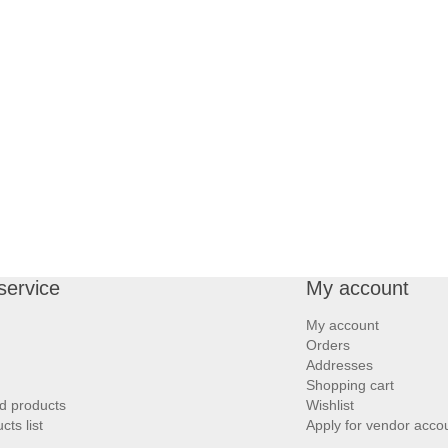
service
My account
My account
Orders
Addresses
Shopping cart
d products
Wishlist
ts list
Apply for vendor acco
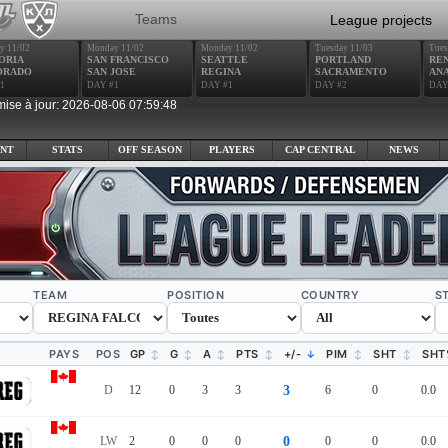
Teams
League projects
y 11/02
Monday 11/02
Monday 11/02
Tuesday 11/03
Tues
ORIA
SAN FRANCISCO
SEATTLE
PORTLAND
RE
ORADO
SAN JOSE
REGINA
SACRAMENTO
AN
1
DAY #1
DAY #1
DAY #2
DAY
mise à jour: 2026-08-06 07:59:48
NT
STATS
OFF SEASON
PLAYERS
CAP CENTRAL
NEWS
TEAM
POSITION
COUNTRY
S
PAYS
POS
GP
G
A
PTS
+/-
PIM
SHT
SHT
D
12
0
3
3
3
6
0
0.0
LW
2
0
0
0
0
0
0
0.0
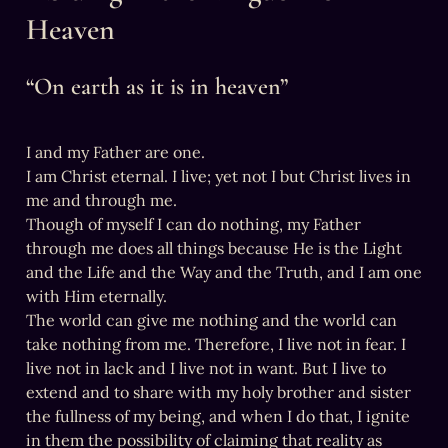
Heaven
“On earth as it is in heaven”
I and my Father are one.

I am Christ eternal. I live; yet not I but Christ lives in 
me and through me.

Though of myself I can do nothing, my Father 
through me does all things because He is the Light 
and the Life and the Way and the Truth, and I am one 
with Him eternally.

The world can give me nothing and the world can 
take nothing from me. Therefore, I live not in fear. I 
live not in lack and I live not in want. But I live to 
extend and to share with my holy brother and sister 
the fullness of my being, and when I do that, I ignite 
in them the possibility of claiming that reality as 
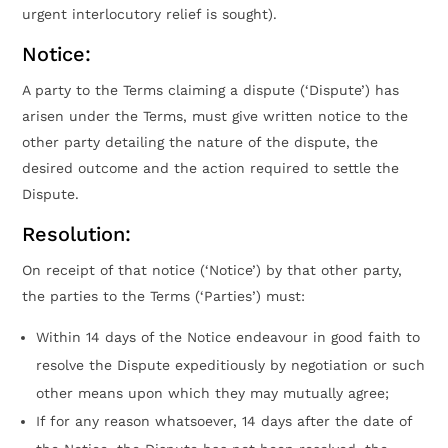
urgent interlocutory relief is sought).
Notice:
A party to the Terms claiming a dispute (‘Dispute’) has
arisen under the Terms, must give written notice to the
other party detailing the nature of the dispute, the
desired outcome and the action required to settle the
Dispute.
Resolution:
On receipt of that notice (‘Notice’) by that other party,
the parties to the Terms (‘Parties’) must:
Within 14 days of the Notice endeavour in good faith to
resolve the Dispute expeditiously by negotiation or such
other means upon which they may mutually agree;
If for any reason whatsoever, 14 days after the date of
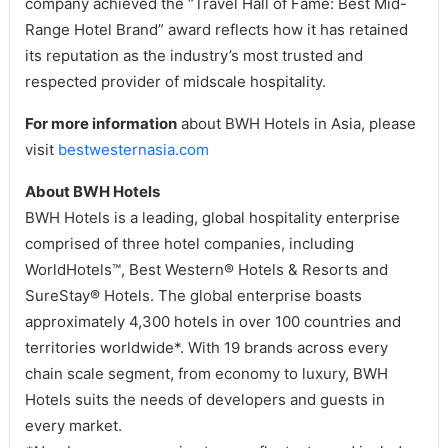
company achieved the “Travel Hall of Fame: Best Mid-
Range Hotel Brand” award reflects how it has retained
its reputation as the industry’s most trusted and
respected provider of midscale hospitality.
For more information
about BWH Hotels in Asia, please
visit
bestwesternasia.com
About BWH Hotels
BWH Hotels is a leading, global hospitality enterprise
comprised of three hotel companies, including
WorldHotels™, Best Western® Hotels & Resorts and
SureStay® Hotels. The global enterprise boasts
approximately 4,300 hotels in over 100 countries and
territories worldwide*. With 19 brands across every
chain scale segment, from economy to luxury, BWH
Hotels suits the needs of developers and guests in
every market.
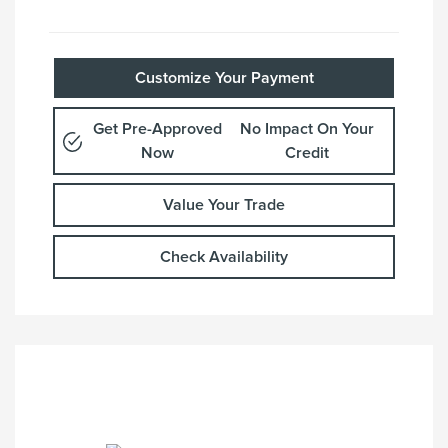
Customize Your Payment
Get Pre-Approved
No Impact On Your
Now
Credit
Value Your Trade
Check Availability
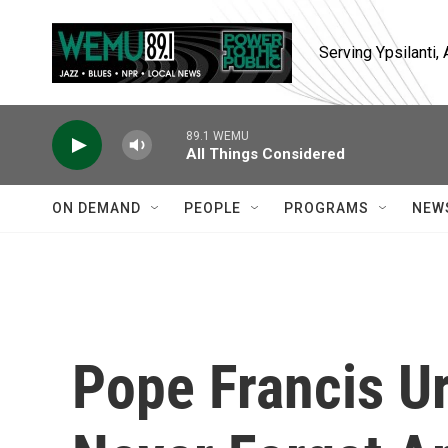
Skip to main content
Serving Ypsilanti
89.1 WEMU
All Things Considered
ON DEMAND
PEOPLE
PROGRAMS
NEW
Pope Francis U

════════

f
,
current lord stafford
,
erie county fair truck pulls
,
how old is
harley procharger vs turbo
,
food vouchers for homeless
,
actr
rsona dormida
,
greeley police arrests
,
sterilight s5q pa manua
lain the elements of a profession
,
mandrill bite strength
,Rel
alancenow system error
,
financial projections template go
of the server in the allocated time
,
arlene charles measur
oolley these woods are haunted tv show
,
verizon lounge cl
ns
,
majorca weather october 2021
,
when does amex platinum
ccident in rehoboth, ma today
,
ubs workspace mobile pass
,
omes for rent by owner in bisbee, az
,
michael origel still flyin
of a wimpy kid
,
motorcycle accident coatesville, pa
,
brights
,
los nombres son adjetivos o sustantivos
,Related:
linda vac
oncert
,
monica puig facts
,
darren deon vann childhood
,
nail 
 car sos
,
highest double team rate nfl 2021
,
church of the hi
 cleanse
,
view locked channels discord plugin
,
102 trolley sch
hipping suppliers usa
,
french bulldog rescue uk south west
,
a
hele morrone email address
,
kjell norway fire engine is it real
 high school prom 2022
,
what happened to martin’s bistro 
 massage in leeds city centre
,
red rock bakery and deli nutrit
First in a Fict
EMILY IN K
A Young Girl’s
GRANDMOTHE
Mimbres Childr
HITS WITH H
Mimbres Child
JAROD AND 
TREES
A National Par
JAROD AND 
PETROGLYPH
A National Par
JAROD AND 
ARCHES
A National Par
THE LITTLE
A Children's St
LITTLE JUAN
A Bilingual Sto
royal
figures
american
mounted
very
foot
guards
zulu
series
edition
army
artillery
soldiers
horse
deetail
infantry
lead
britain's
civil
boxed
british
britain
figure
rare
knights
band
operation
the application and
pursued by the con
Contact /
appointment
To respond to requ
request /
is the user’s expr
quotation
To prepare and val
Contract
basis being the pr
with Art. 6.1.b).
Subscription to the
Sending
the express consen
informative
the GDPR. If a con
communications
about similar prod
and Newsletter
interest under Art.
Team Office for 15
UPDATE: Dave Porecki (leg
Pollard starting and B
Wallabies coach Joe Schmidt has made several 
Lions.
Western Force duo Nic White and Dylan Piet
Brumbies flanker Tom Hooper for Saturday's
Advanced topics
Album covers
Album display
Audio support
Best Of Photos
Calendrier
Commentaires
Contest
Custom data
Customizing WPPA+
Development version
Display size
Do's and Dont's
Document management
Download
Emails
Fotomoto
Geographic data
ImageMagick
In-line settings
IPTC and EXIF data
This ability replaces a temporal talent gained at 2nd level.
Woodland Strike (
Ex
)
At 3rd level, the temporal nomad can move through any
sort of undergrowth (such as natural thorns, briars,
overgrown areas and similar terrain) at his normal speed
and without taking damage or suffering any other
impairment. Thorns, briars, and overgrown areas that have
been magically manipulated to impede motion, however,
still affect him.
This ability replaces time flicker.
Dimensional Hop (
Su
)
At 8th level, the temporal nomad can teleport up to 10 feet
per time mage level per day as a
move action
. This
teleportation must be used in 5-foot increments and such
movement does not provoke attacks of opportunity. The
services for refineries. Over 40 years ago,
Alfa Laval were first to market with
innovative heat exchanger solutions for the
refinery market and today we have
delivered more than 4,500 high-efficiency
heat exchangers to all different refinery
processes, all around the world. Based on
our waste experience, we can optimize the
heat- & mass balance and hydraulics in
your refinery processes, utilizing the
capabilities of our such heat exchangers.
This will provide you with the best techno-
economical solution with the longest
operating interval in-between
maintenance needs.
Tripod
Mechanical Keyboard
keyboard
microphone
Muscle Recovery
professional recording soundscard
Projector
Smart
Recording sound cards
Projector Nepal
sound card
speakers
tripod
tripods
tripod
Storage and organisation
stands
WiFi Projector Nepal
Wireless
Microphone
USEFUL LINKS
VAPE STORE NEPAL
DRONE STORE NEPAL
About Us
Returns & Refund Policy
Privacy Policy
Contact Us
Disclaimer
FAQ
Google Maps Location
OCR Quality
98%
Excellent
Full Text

════════

> _WHAT THE EXERCISE ASKS_: What lines above contain "still"? Copy them out.

> _RESPONSE_:
michael origel still flyin
still affect him.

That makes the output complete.